Awesome story you done good welcome to 2cool.


----------



## Solodaddio (Mar 22, 2014)

Guess I could of replied instead of quoted! Much respect for that caring & positive gesture. Some are fortunate and most aren't, the ones who aren't need more willing individuals who wanna make an impact.


----------



## Drum (May 9, 2013)

Classy move, I bet that kid will never forget it.


----------



## SpeckReds (Sep 10, 2005)

Well Done Sir!


----------



## reelgame04 (Sep 10, 2013)

Much respect that kid will never forget what you did for him all he needs now is some Chicken boys


----------



## N2Fowl (Jan 6, 2011)

WITH MUCH RESPECT, Kindness and a good heart go along way with people.


----------



## phanagriff (Dec 23, 2011)

A very big green and a tip of my hat to to sir!
Have a blessed day!


----------



## Yellow Mouth Chaser (Jan 8, 2008)

You're a true man and outdoorsman. This is how you pass what we love along. Green.


----------



## RedXCross (Aug 7, 2005)

It feels good doesn't it? You made a VERY positive influence to the young man! Great Job!


----------



## Boiler (Jul 16, 2006)

God bless you for listening to the Holy Spirit. That was a blessing to both the young man and his mother.


----------



## Nwilkins (Jan 18, 2009)

Great work


----------



## JimD (May 25, 2004)

Great thing to do.

Be nice if there was a place or person that we could donate all our old fishing gear that just sits in the garage waiting to go back into service (and never will).

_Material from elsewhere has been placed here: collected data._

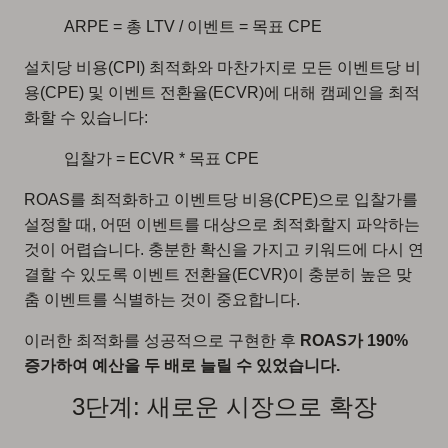
ARPE = 총 LTV / 이벤트 = 목표 CPE
설치당 비용(CPI) 최적화와 마찬가지로 모든 이벤트당 비
용(CPE) 및 이벤트 전환율(ECVR)에 대해 캠페인을 최적
화할 수 있습니다:
입찰가 = ECVR * 목표 CPE
ROAS를 최적화하고 이벤트당 비용(CPE)으로 입찰가를
설정할 때, 어떤 이벤트를 대상으로 최적화할지 파악하는
것이 어렵습니다. 충분한 확신을 가지고 키워드에 다시 연
결할 수 있도록 이벤트 전환율(ECVR)이 충분히 높은 맞
춤 이벤트를 식별하는 것이 중요합니다.
이러한 최적화를 성공적으로 구현한 후
ROAS가 190%
증가하여 예산을 두 배로 늘릴 수 있었습니다.
3단계: 새로운 시장으로 확장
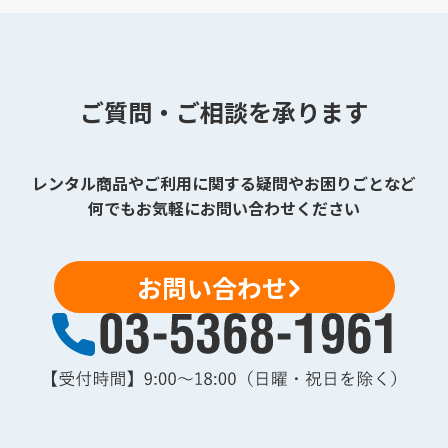
ご質問・ご相談を承ります
レンタル商品やご利用に関する疑問やお困りごとなど
何でもお気軽にお問い合わせください
お問い合わせ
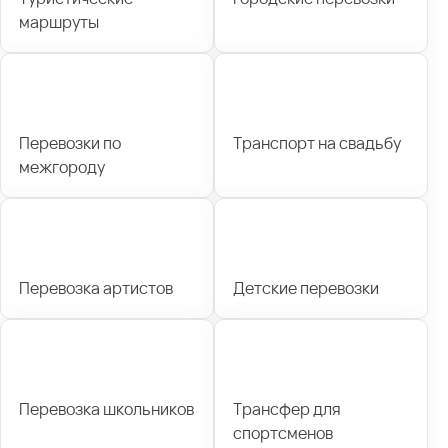
маршруты
Перевозки по
Транспорт на свадьбу
межгороду
Перевозка артистов
Детские перевозки
Перевозка школьников
Трансфер для
спортсменов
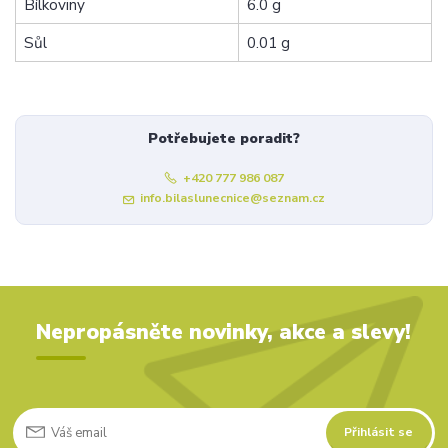
Bílkoviny
6.0 g
Sůl
0.01 g
Potřebujete poradit?
+420 777 986 087
info.bilaslunecnice@seznam.cz
Nepropásněte novinky, akce a slevy!
Přihlásit se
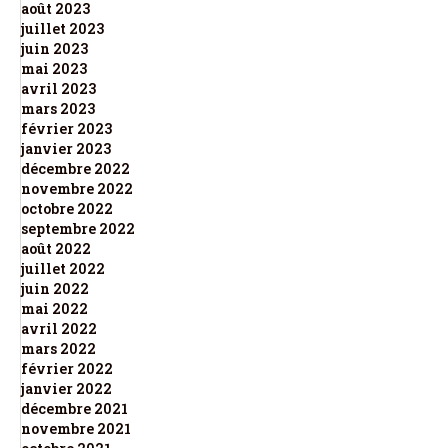
août 2023
juillet 2023
juin 2023
mai 2023
avril 2023
mars 2023
février 2023
janvier 2023
décembre 2022
novembre 2022
octobre 2022
septembre 2022
août 2022
juillet 2022
juin 2022
mai 2022
avril 2022
mars 2022
février 2022
janvier 2022
décembre 2021
novembre 2021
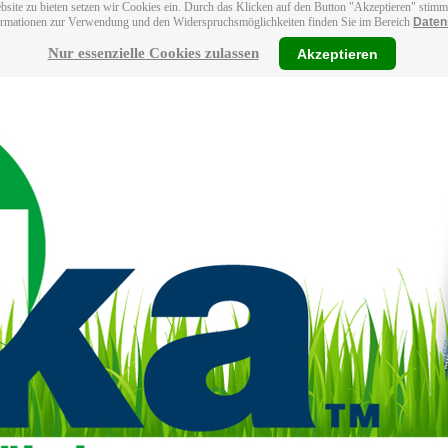
bsite zu bieten setzen wir Cookies ein. Durch das Klicken auf den Button "Akzeptieren" stim
ormationen zur Verwendung und den Widerspruchsmöglichkeiten finden Sie im Bereich
Daten
Nur essenzielle Cookies zulassen
Akzeptieren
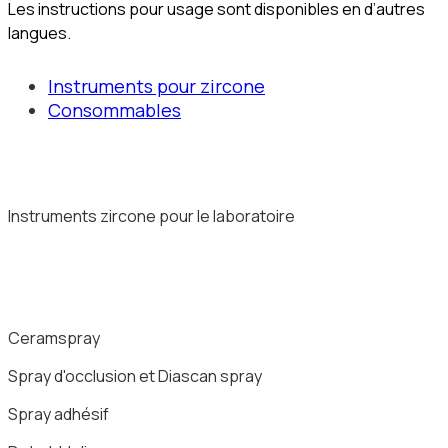
Les instructions pour usage sont disponibles en d’autres
langues.
Instruments pour zircone
Consommables
Instruments zircone pour le laboratoire
Ceramspray
Spray d'occlusion et Diascan spray
Spray adhésif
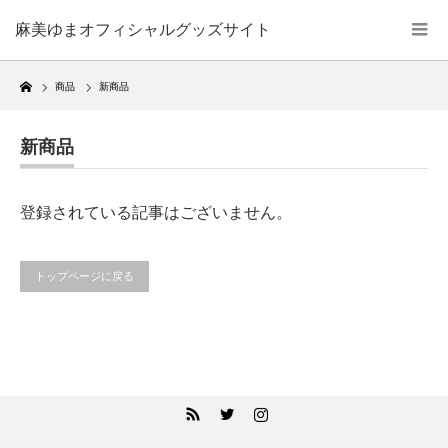
麻美ゆまオフィシャルグッズサイト
Home
商品
新商品
新商品
登録されている記事はございません。
トップページに戻る
RSS
Twitter
Instagram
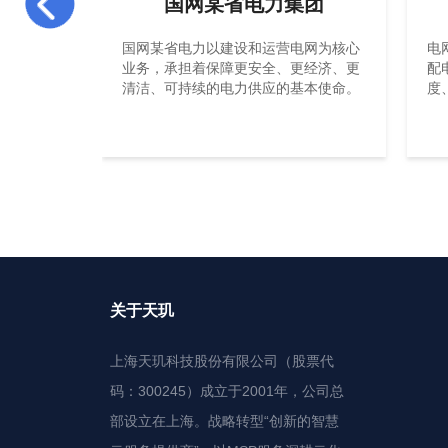
国网某省电力集团
国网某省电力以建设和运营电网为核心
电
业务，承担着保障更安全、更经济、更
配
清洁、可持续的电力供应的基本使命。
度
为
质
关于天玑
上海天玑科技股份有限公司（股票代
码：300245）成立于2001年，公司总
部设立在上海。战略转型“创新的智慧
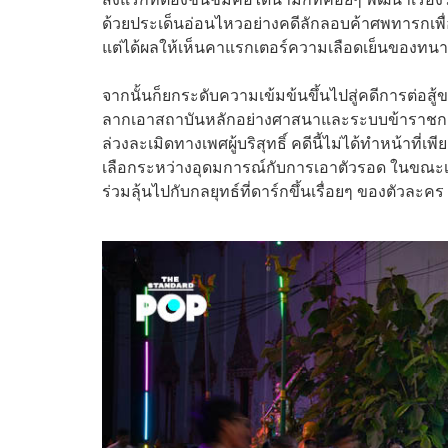
ด้วยประเด็นอ่อนไหวอย่างคดีลักลอบค้าศพทารกเพื่อ
แต่ได้ผลให้เห็นคาแรกเตอร์ความเลือดเย็นของทนายป
จากนั้นก็ยกระดับความเข้มข้นขึ้นไปสู่คดีการต่อสู้
ลากเอาสถาบันหลักอย่างศาสนาและระบบข้าราชการม
ล่วงละเมิดทางเพศผู้บริสุทธิ์ คดีนี้ไม่ได้ทำหน้าที่เพี
เลือกระหว่างอุดมการณ์กับการเอาตัวรอด ในขณะเด
ร่วมลุ้นไปกับกลยุทธ์ที่ดาร์กขึ้นเรื่อยๆ ของตัวละคร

How much gear do you have left over from the old days and young kids that just sits as junk that could be recycled to a young kid or person that wants to start fishing?


----------



## coup de grace (Aug 7, 2010)

Yes sir. Thumbs up for you.


----------



## Blk Jck 224 (Oct 16, 2009)

:brew2:


----------



## Court (Jul 16, 2011)

You my friend are a good man.


----------



## SSST (Jun 9, 2011)

Court said:


> You my friend are a good man.


X2, great story to start my day, thanks!


----------



## gaftop (Feb 20, 2005)

I am sure that is something that young man will never forget. Thanks for posting this as a reminder of positive things we all can do.


----------



## Redfishchaser (May 26, 2009)

Awesome!


----------



## Herb Burnwell (May 31, 2009)

You done good bro... May have changed that boys life forever.


----------



## Trailer Rig (Jul 25, 2011)

Herb Burnwell said:


> You done good bro... May have changed that boys life forever.


^^^^THIS^^^^


----------



## Mako-Wish (Jul 10, 2011)

solid


----------



## fattrout (Jun 19, 2013)

@saltblood-- i read a lot of B.S. on this site. it is very refreshing to see someone paying it forward and to a young man nonetheless. Im sure your wife was very proud!


----------



## mbr9935 (Sep 3, 2012)

You will be rewarded down the road for that one....


----------



## FisherofMen1 (Jun 18, 2013)

That was an awesome move! 
May God bless you for being obedient to His will.
You may not never know how you may have change that little boys' life and thought process. One good deed will only carry over to another.


----------



## Puddle_Jumper (Jun 30, 2014)

What a inspiring story.. You sir are one class act. That is something the kid and you and your wife will remember for a lifetime.. Cudos !!!!


----------



## cwbycrshr (May 23, 2013)

fit4ag said:


> That was an awesome move!
> *May God bless you for being obedient to His will.*
> You may not never know how you may have change that little boys' life and thought process. One good deed will only carry over to another.


^^^^^^^^^^^^^^


----------



## Ratred20 (Apr 11, 2007)

*Well Done!*

Your heart is good! Selfless acts like this remind me how to be a better man.

May God Bless You


----------



## WillieT (Aug 25, 2010)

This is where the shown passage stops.